*****
(Castle Face Records)
Thee Oh Sees, de onder liefhebbers zeer geprezen psychedelische lawaaiband uit San Francisco, brengt sneller platen uit dan God kan beluisteren en heeft derhalve wel eens wat moeite met kwaliteitsbewaking. Hun vorige plaatje, Putrifiers II, was bijvoorbeeld, zoals op dit blog destijds ook werd opgemerkt, niet al te best.

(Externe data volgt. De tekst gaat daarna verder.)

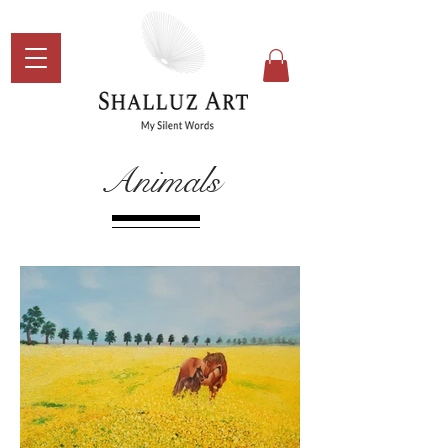
Animals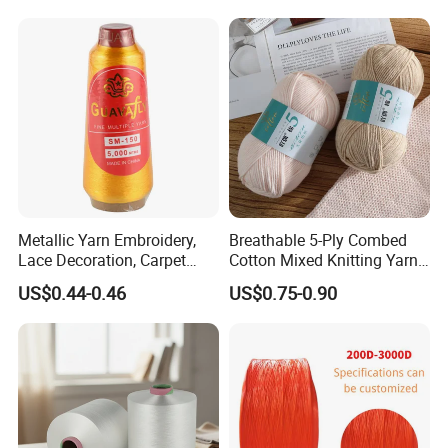
Metallic Yarn Embroidery,
Breathable 5-Ply Combed
Lace Decoration, Carpet
Cotton Mixed Knitting Yarn
Weaving
for Garment Manufacturing
US$0.44-0.46
US$0.75-0.90
Premium Blended Yarn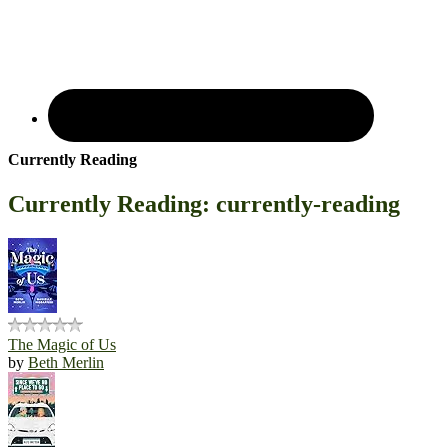
Currently Reading
Currently Reading: currently-reading
The Magic of Us
by
Beth Merlin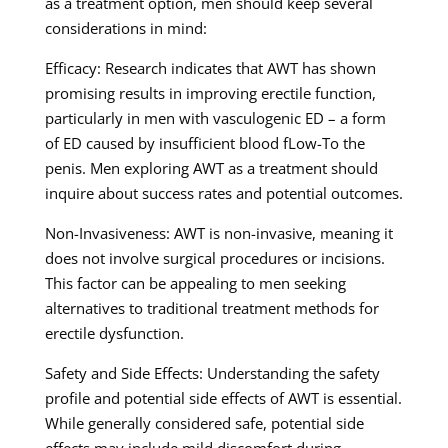
as a treatment option, men should keep several
considerations in mind:
Efficacy: Research indicates that AWT has shown
promising results in improving erectile function,
particularly in men with vasculogenic ED – a form
of ED caused by insufficient blood fLow-To the
penis. Men exploring AWT as a treatment should
inquire about success rates and potential outcomes.
Non-Invasiveness: AWT is non-invasive, meaning it
does not involve surgical procedures or incisions.
This factor can be appealing to men seeking
alternatives to traditional treatment methods for
erectile dysfunction.
Safety and Side Effects: Understanding the safety
profile and potential side effects of AWT is essential.
While generally considered safe, potential side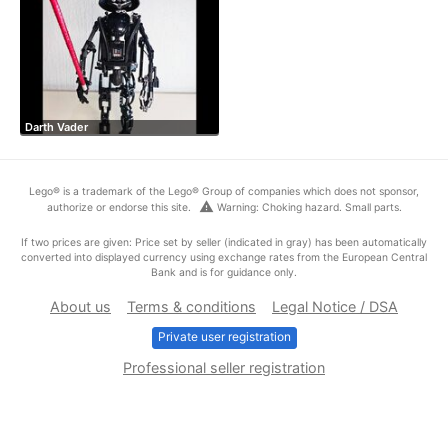
Darth Vader
Lego® is a trademark of the Lego® Group of companies which does not sponsor,
warning
authorize or endorse this site.
Warning: Choking hazard. Small parts.
If two prices are given: Price set by seller (indicated in gray) has been automatically
converted into displayed currency using exchange rates from the European Central
Bank and is for guidance only.
About us
Terms & conditions
Legal Notice / DSA
Private user registration
Professional seller registration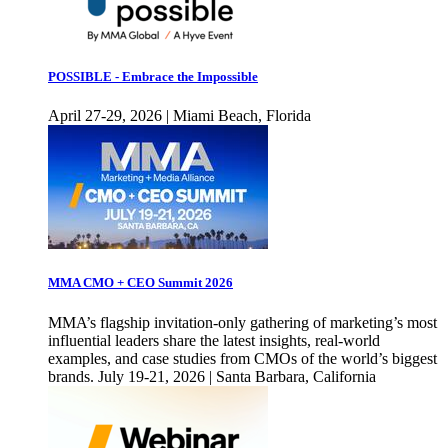
POSSIBLE - Embrace the Impossible
April 27-29, 2026 | Miami Beach, Florida
MMA CMO + CEO Summit 2026
MMA’s flagship invitation-only gathering of marketing’s most
influential leaders share the latest insights, real-world
examples, and case studies from CMOs of the world’s biggest
brands. July 19-21, 2026 | Santa Barbara, California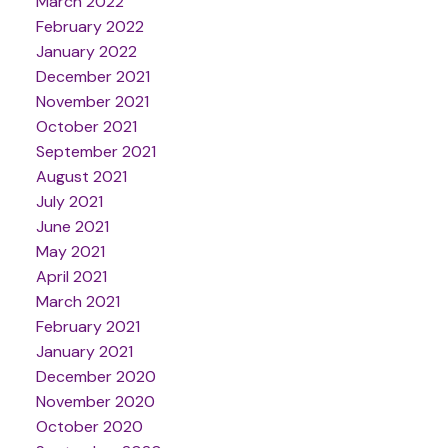
March 2022
February 2022
January 2022
December 2021
November 2021
October 2021
September 2021
August 2021
July 2021
June 2021
May 2021
April 2021
March 2021
February 2021
January 2021
December 2020
November 2020
October 2020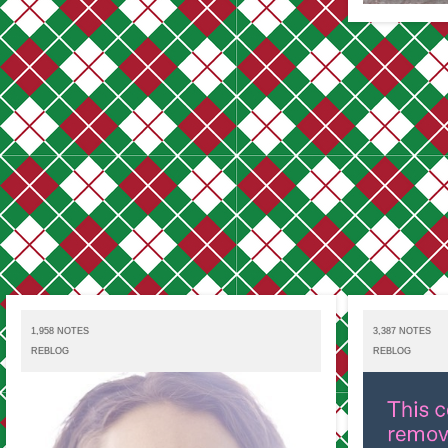
1,958 NOTES
3,387 NOTES
REBLOG
REBLOG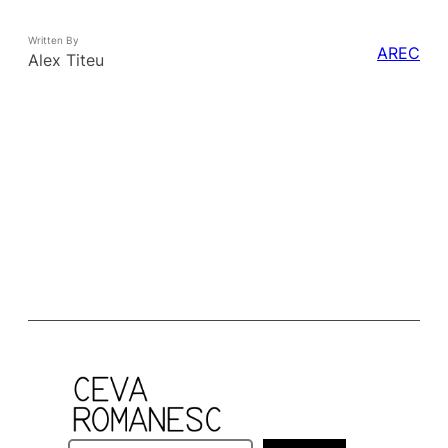
Written By
AREC
Alex Titeu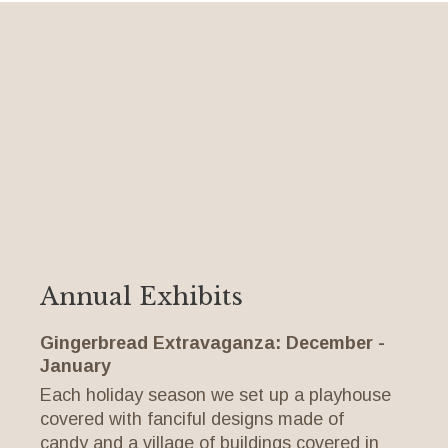
Annual Exhibits
Gingerbread Extravaganza: December -
January
Each holiday season we set up a playhouse
covered with fanciful designs made of
candy and a village of buildings covered in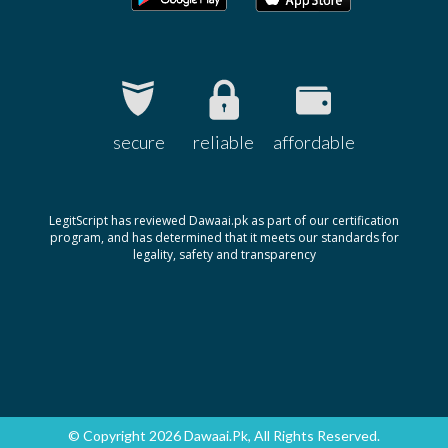
secure
reliable
affordable
LegitScript has reviewed Dawaai.pk as part of our certification
program, and has determined that it meets our standards for
legality, safety and transparency
© Copyright 2026 Dawaai.pk, All Rights Reserved.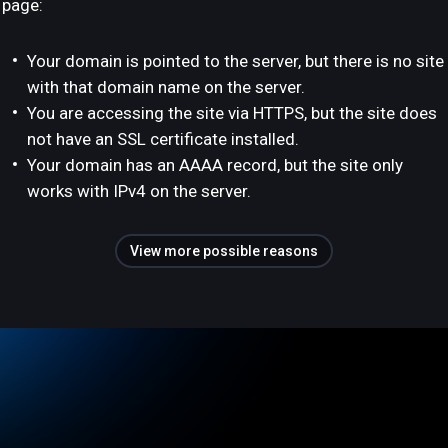
page:
Your domain is pointed to the server, but there is no site
with that domain name on the server.
You are accessing the site via HTTPS, but the site does
not have an SSL certificate installed.
Your domain has an AAAA record, but the site only
works with IPv4 on the server.
View more possible reasons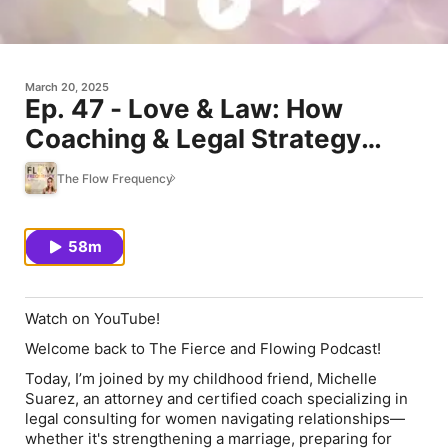
March 20, 2025
Ep. 47 - Love & Law: How
Coaching & Legal Strategy
Transform Transitions, with
The Flow Frequency
Michelle Suarez
58m
Watch on YouTube!
Welcome back to The Fierce and Flowing Podcast!
Today, I’m joined by my childhood friend,
Michelle
Suarez
, an attorney and certified coach specializing in
legal consulting for women navigating relationships—
whether it's strengthening a marriage, preparing for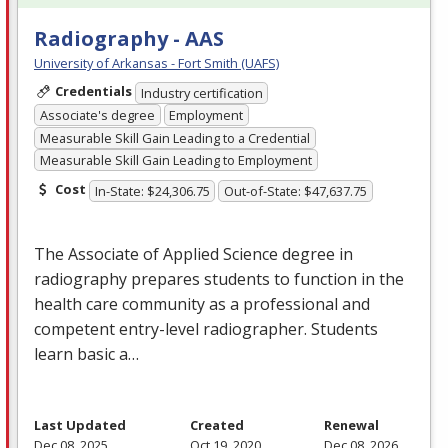
Radiography - AAS
University of Arkansas - Fort Smith (UAFS)
Credentials
Industry certification
Associate's degree
Employment
Measurable Skill Gain Leading to a Credential
Measurable Skill Gain Leading to Employment
Cost
In-State: $24,306.75
Out-of-State: $47,637.75
The Associate of Applied Science degree in
radiography prepares students to function in the
health care community as a professional and
competent entry-level radiographer. Students
learn basic a…
Last Updated
Created
Renewal
Dec 08, 2025
Oct 19, 2020
Dec 08, 2026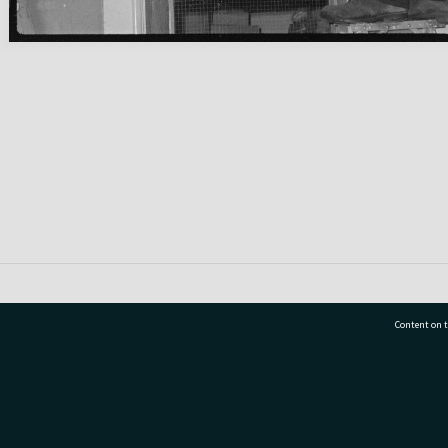
Content on t
77 7177
Tauranga City Libraries, 21 Devonport Road, Pr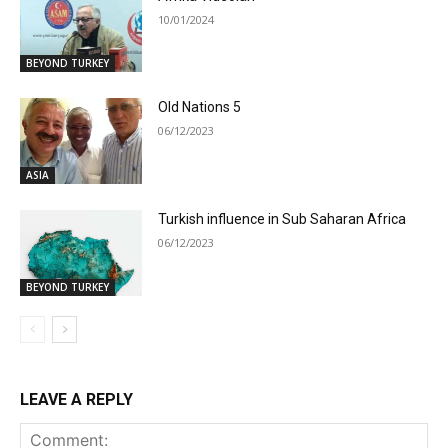
10/01/2024
BEYOND TURKEY
Old Nations 5
06/12/2023
ASIA
Turkish influence in Sub Saharan Africa
06/12/2023
BEYOND TURKEY
LEAVE A REPLY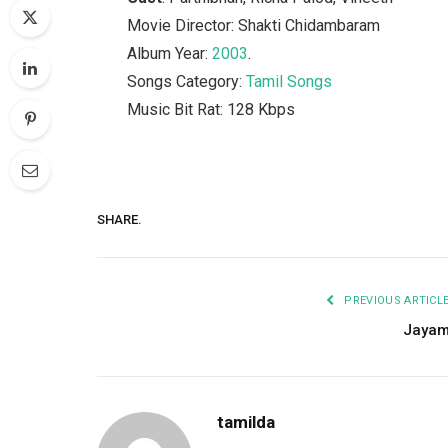
Movie Director: Shakti Chidambaram
Album Year:
2003
.
Songs Category:
Tamil Songs
Music Bit Rat: 128 Kbps
SHARE.
PREVIOUS ARTICL
Jaya
tamilda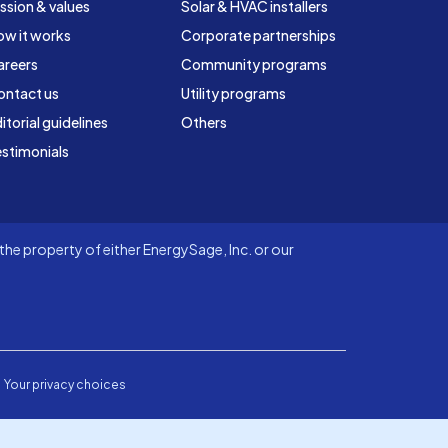
ssion & values
Solar & HVAC installers
ow it works
Corporate partnerships
areers
Community programs
ontact us
Utility programs
itorial guidelines
Others
stimonials
he property of either EnergySage, Inc. or our
Your privacy choices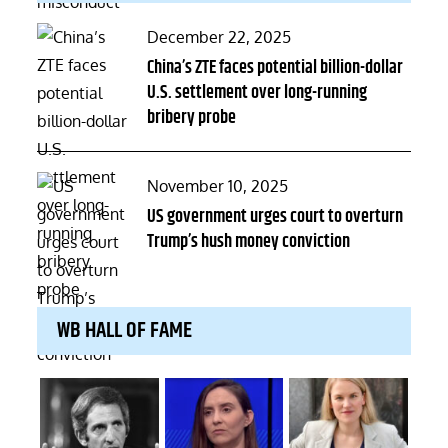
Posted
December 22, 2025
on
China’s ZTE faces potential billion-dollar
U.S. settlement over long-running
bribery probe
Posted
November 10, 2025
on
US government urges court to overturn
Trump’s hush money conviction
WB HALL OF FAME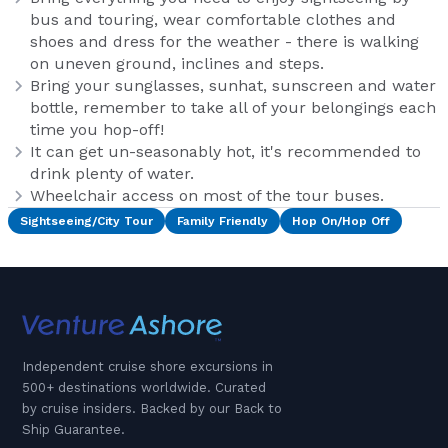
bus and touring, wear comfortable clothes and
shoes and dress for the weather - there is walking
on uneven ground, inclines and steps.
Bring your sunglasses, sunhat, sunscreen and water
bottle, remember to take all of your belongings each
time you hop-off!
It can get un-seasonably hot, it's recommended to
drink plenty of water.
Wheelchair access on most of the tour buses.
Sightseeing/City Tour
Family Friendly
Hop On/Hop Off
Independent cruise shore excursions in
500+ destinations worldwide. Curated
by cruise insiders. Backed by our Back to
Ship Guarantee.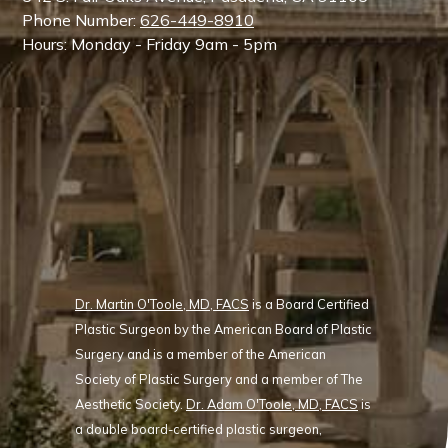
Phone Number:
626-449-8910
Hours: Monday - Friday 9am - 5pm
Dr. Martin O'Toole, MD, FACS
is a Board Certified
Plastic Surgeon by the American Board of Plastic
Surgery and is a member of the American
Society of Plastic Surgery and a member of The
Aesthetic Society.
Dr. Adam O'Toole, MD, FACS
is
a double board-certified plastic surgeon,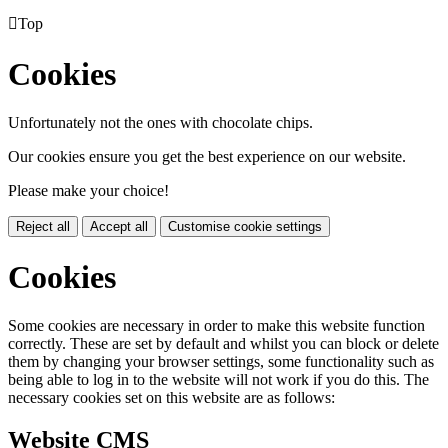

Top
Cookies
Unfortunately not the ones with chocolate chips.
Our cookies ensure you get the best experience on our website.
Please make your choice!
Reject all
Accept all
Customise cookie settings
Cookies
Some cookies are necessary in order to make this website function
correctly. These are set by default and whilst you can block or delete
them by changing your browser settings, some functionality such as
being able to log in to the website will not work if you do this. The
necessary cookies set on this website are as follows:
Website CMS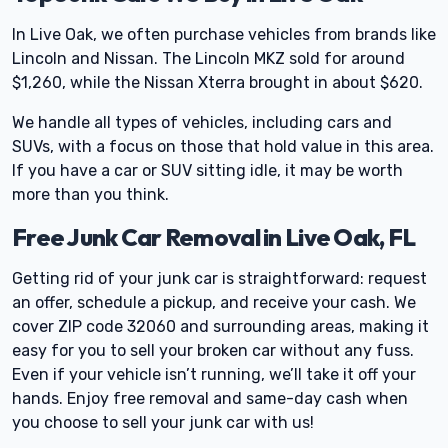
In Live Oak, we often purchase vehicles from brands like
Lincoln and Nissan. The Lincoln MKZ sold for around
$1,260, while the Nissan Xterra brought in about $620.
We handle all types of vehicles, including cars and
SUVs, with a focus on those that hold value in this area.
If you have a car or SUV sitting idle, it may be worth
more than you think.
Free Junk Car Removal in Live Oak, FL
Getting rid of your junk car is straightforward: request
an offer, schedule a pickup, and receive your cash. We
cover ZIP code 32060 and surrounding areas, making it
easy for you to sell your broken car without any fuss.
Even if your vehicle isn’t running, we’ll take it off your
hands. Enjoy free removal and same-day cash when
you choose to sell your junk car with us!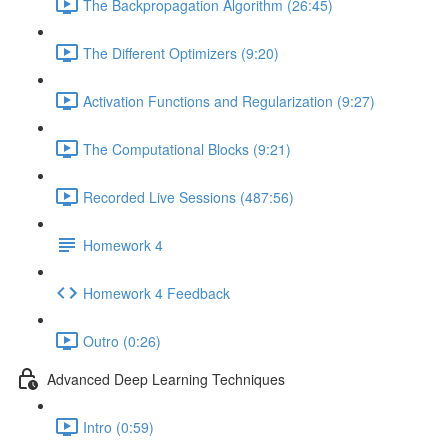
The Backpropagation Algorithm (26:45)
The Different Optimizers (9:20)
Activation Functions and Regularization (9:27)
The Computational Blocks (9:21)
Recorded Live Sessions (487:56)
Homework 4
Homework 4 Feedback
Outro (0:26)
Advanced Deep Learning Techniques
Intro (0:59)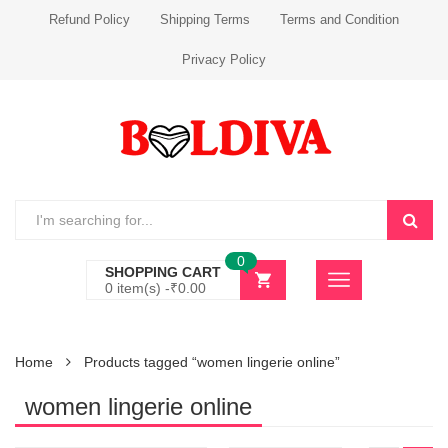
Refund Policy
Shipping Terms
Terms and Condition
Privacy Policy
0
SHOPPING CART
0 item(s) -
₹
0.00
Home
Products tagged “women lingerie online”
women lingerie online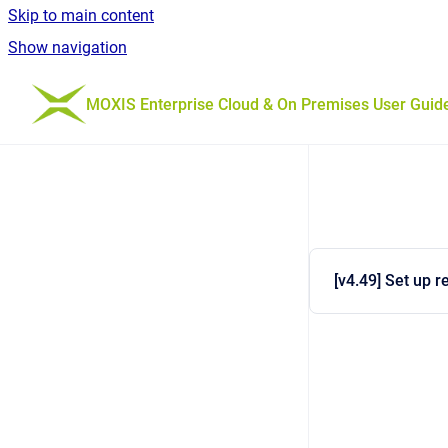
Skip to main content
Show navigation
Go to homepage
MOXIS Enterprise Cloud & On Premises User Guid
[v4.49] Set up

Nieuwste boreling Floating Coffin is echter een heel stuk beter. Hierop brengen bandleider John Dwyer en zijn maatjes hun nogal aan de jaren zestig schatplichtige rammelrock buitengewoon vakkundig terug tot wat daarvan de essentie zou moeten zijn: vunzige gitaarriffjes met volle overgave net zolang herhalen tot het hypnotiserend wordt. Flauwekul als oeverloos uitwaaierende gitaarsolo's, in de ruimte rondzwevende synthesizertapijten en andere nonsens blijft deze keer, de hemel zij geprezen, volledig achterwege.

Heerlijk vals stuiteren de gitaarakkoorden door het galmapparaat heen en weer, opwekkend vrolijk huppelen de basjes voort en het gekweel van de zanger doet denken aan de koorzang van engelen waaraan moreel op zijn minst een klein steekje los zit: dit is sixtiespunk zoals Onze Lieve Heer het heeft bedoeld. Floating Coffin klinkt een beetje eng, een beetje vies maar zeer, zeer opzwepend: precies zoals je in 2013, met vijftig jaar geschiedenis achter de kiezen, vindt dat muziek uit de jaren zestig eigenlijk zou moeten klinken. Beluister Toe Cutter/ Thumb Buster en Minotaur.